Extracted entries »

+-------+

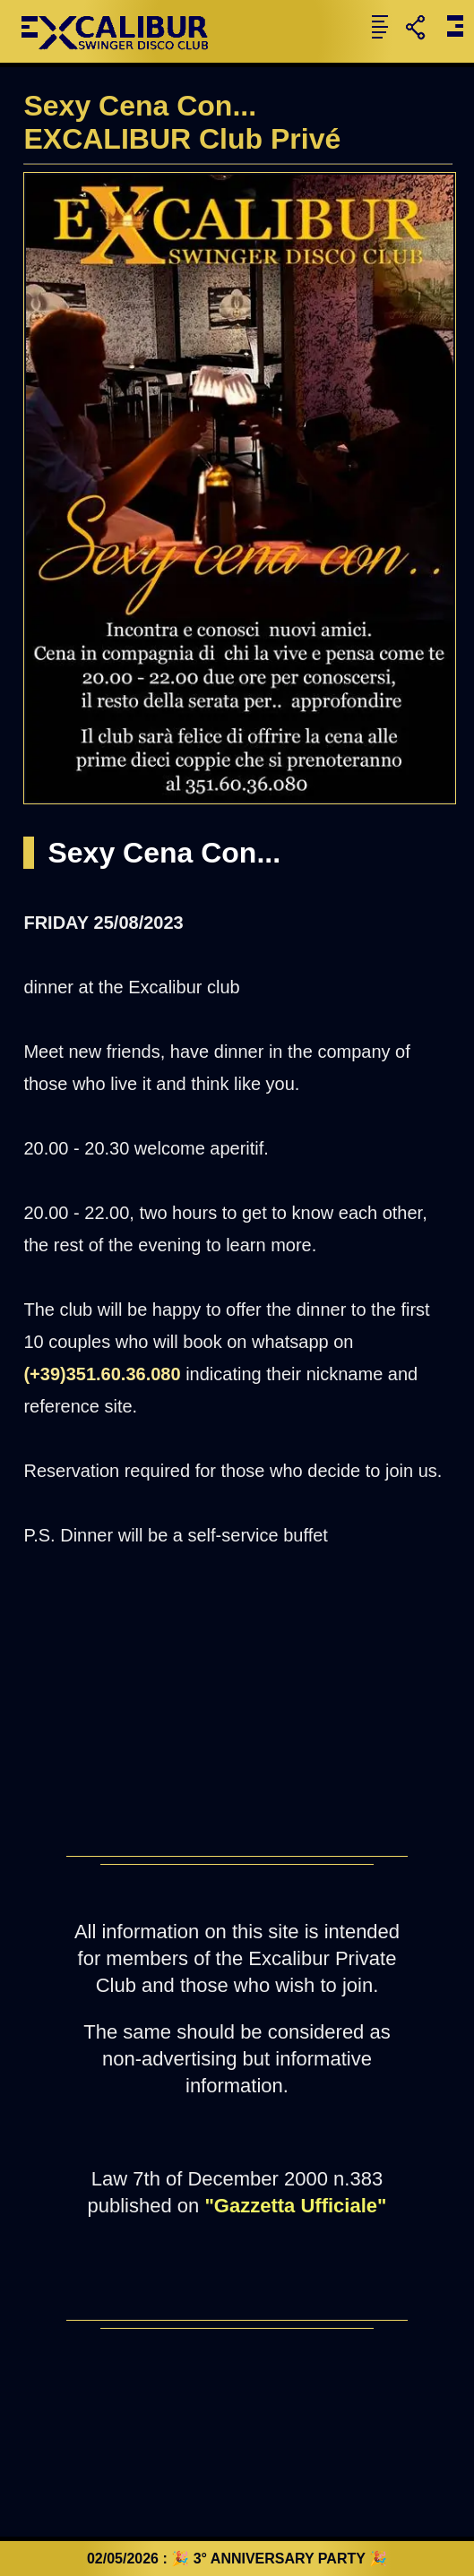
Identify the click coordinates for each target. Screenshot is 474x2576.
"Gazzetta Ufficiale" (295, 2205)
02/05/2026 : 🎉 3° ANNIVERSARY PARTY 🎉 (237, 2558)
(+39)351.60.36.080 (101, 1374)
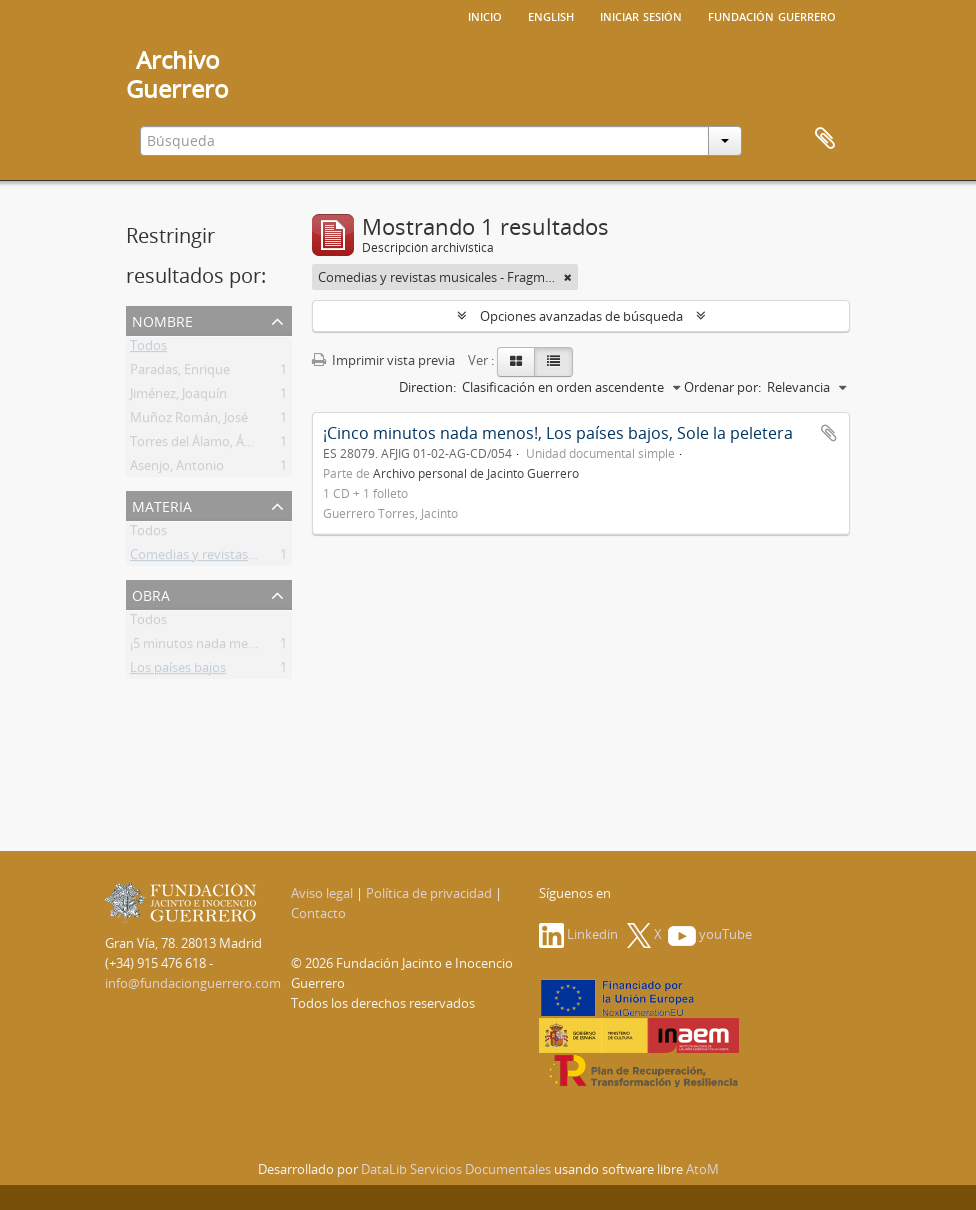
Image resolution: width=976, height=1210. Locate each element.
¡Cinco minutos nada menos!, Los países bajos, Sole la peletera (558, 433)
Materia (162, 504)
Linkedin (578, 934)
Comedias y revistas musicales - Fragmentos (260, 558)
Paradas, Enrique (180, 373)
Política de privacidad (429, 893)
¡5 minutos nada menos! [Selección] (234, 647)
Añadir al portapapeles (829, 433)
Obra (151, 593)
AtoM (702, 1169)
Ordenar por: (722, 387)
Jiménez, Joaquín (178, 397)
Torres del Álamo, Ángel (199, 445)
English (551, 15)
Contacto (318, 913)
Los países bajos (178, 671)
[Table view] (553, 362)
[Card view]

+-------+

Begin with the line that contains "Comedias y revistas" and quote each line after it exactly, stopping after the last line of the data.

Comedias y revistas musicales - Fragmentos (260, 558)
Paradas, Enrique (180, 373)
Política de privacidad (429, 893)
¡5 minutos nada menos! [Selección] (234, 647)
Añadir al portapapeles (829, 433)
Obra (151, 593)
AtoM (702, 1169)
Ordenar por: (722, 387)
Jiménez, Joaquín (178, 397)
Torres del Álamo, Ángel (199, 445)
English (551, 15)
Contacto (318, 913)
Los países bajos (178, 671)
[Table view] (553, 362)
[Card view]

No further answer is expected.